Will you be able to look at how the socioeconomic
precision of the participant relative to the median household income and see their health
outcome? Because I mean, your talk is about heterogeneity, even within the census tract
there may be heterogeneity in the socioeconomic position, which can predict their health outcome. Herman Taylor:
It's an important point. And the increased precision and other aspects of socioeconomic
position you know being able to make that case, a lot of that will depend on the subsequent
interviews that we do face to face. But your point is well taken. There is heterogeneity
and until we sort out some of those challenges in the contextual data we have to be fairly
reserved in our conclusions. I think we'll be able to see things a little bit more definitely,
again still quite — this is very exploratory, right. But we’ll have some more solid answers
when we look at issues of inflammation, oxidative stress, and some of the molecular parameters,
as we continue this study.
What I really want to emphasis is that we've
got to do this. You know the opening sort of salvo in this new effort to understand
resilience has to be taken. And I think what we're going to wind up at the end of this
study is with a whole bunch of questions. I think there will be very few answers. But
I think our questioning will be more precise and will set the stage for what we do next.

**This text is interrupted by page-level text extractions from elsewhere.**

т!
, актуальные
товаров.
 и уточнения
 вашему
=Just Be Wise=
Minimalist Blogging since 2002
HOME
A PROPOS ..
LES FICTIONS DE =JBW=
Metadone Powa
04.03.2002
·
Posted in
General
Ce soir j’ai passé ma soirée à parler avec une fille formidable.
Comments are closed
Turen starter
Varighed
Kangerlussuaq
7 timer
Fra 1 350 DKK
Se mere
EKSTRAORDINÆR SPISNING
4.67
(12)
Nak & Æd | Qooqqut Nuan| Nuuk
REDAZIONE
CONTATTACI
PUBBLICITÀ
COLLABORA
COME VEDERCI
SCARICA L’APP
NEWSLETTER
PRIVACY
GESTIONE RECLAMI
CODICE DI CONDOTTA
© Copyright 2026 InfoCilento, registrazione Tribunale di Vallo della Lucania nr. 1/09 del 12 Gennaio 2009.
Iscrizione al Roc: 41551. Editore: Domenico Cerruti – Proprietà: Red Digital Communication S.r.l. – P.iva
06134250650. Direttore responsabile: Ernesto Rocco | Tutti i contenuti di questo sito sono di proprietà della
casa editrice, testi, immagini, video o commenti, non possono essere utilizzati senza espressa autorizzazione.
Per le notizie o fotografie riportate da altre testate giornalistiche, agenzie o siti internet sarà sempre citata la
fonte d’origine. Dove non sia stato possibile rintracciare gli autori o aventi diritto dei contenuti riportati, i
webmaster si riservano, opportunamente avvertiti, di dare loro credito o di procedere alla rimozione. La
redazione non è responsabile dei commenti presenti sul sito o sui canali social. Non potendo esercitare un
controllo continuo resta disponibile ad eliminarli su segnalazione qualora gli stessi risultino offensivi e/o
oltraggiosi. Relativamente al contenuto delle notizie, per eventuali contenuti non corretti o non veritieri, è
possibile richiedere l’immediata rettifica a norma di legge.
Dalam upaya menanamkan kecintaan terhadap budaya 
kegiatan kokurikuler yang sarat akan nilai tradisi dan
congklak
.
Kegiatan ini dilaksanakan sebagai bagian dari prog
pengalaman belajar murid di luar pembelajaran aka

And I invite — I had my e-mail address on one of the slides.
Do we still have IT? I
invite these questions and they will be discussed in our meetings. So, I want to be sure that
if you have thoughts or questions about what was presented here or about anything in this
topic in general I really would like to hear from you. So, I'll just tell you it's HTaylor@msm
— [laughter] — as in Morehouse School of Medicine.edu.
[email protected]. And I'll I welcome your questions. You might put in the subject line "Lecture
Series" that would help me know what it's about. LeShawndra Price:
So, please join me in thanking Doctor Taylor. [applause] [end of transcript].